La tenue d’élections législatives anticipées génère des dépenses importantes, principalement à la charge de l’État. Le remboursement des frais de campagne a représenté la plus grande part de l’enveloppe publique : 171,5 millions d’euros ont été versés aux candidats ayant dépassé les 5 % de suffrages, conformément aux règles fixées par le Code électoral.
Les frais de propagande électorale – impression, mise sous pli et distribution des professions de foi et bulletins – ont coûté 29,06 millions d’euros pour l’ensemble du corps électoral.

Poste de dépense Montant (en M€) Part du total (%)
Remboursement des campagnes électorales 171,50 69,5 %
Propagande électorale (impression et envoi) 29,06 11,8 %
Indemnités et frais liés aux députés sortants 28,54 11,6 %
Frais supportés par les communes 17,69 7,1 %
Total des coûts directs 246,79 100 %
Coût par électeur inscrit 5,03 €

S’ajoutent les coûts institutionnels liés au renouvellement des députés. La défaite de 133 parlementaires a entraîné le licenciement de 1 900 collaborateurs. L’Assemblée nationale a déboursé 23,5 millions d’euros en indemnités, 1,9 million en allocations chômage et 3,14 millions en frais logistiques, soit un total de 28,54 millions.

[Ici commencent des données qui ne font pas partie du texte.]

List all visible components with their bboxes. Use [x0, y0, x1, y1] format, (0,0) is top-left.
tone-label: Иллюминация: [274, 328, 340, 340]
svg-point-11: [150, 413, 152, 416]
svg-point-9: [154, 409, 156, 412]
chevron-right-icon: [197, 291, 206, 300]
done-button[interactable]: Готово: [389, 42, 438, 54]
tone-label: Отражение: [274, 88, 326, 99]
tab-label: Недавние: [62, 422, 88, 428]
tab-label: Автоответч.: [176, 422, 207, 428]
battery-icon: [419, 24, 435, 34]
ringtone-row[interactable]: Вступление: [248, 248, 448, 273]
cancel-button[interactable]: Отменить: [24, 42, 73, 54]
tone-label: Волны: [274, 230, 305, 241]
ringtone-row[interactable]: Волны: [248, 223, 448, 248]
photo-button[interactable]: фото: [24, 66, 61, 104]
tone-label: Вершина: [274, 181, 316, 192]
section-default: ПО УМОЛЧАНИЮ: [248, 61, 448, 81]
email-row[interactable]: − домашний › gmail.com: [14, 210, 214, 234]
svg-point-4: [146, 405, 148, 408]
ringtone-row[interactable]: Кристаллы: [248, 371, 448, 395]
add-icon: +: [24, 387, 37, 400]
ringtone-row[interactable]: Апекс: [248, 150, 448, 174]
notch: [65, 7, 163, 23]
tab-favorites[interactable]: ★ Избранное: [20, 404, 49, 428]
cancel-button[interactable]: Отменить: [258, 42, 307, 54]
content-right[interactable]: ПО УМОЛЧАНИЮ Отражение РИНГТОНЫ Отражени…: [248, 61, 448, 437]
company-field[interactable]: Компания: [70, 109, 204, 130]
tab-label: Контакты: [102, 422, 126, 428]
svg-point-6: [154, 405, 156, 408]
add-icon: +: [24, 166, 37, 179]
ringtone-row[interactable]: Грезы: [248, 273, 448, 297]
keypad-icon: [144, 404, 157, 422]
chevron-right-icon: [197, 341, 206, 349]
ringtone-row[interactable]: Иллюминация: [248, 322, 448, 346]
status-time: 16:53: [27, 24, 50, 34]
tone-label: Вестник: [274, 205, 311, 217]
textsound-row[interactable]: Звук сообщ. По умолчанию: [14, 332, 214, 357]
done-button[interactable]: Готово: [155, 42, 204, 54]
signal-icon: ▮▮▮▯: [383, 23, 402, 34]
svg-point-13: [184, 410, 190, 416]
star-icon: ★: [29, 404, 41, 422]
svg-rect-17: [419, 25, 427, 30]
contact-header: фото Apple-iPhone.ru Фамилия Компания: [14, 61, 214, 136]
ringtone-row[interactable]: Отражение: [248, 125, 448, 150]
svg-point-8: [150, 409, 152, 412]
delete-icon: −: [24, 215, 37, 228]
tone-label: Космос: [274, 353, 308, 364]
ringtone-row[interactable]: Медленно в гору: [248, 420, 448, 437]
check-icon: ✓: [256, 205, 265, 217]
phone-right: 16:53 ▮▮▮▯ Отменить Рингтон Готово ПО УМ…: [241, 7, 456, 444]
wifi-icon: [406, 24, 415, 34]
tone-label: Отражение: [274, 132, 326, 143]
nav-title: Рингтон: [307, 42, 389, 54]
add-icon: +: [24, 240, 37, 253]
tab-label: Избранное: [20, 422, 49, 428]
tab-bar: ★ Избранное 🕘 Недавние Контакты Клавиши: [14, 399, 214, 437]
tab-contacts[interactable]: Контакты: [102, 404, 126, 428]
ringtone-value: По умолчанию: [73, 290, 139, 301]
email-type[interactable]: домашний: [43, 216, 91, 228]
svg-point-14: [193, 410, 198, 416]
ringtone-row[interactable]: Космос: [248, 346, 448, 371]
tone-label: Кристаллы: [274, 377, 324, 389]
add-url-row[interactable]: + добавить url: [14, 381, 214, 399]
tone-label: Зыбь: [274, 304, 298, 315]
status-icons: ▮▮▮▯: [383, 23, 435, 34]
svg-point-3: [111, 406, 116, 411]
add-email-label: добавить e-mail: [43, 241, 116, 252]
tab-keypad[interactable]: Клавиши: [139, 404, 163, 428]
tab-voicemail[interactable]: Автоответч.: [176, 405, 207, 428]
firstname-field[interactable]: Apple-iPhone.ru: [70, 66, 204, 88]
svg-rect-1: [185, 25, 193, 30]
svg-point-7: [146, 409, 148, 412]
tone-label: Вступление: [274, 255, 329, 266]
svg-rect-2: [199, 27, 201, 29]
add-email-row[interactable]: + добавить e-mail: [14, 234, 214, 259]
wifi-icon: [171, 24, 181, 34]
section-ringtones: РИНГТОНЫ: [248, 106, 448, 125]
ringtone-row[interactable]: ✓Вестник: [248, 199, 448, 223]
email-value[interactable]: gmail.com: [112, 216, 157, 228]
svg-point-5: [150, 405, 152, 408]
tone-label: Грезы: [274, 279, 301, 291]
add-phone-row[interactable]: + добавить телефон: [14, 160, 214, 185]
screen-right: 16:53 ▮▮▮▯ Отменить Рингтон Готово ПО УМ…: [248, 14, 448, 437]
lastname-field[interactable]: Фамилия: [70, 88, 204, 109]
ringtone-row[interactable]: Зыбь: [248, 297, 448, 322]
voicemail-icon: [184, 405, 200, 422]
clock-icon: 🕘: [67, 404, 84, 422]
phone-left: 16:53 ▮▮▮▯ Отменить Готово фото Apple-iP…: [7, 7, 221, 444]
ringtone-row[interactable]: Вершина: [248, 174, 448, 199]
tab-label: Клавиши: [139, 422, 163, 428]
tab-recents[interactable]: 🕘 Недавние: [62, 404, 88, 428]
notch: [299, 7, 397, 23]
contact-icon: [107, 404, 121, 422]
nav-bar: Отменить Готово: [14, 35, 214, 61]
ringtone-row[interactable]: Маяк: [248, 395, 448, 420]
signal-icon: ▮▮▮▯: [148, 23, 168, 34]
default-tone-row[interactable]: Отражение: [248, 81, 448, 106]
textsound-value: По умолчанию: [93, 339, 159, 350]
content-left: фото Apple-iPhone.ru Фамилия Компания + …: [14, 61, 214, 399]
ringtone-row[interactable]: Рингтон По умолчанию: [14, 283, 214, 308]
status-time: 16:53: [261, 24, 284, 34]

Enfin, les communes, chargées de l’organisation matérielle du scrutin, ont supporté une part importante des frais. Les compensations versées par l’État ne couvrent en moyenne que 15 % des coûts réels. À Pibrac (8 700 habitants), les 18 762 euros engagés n’ont été remboursés qu’à hauteur de 1 070 euros.

Au total, le coût direct de la dissolution atteint 246,79 millions d’euros, soit 5,03 euros par électeur inscrit.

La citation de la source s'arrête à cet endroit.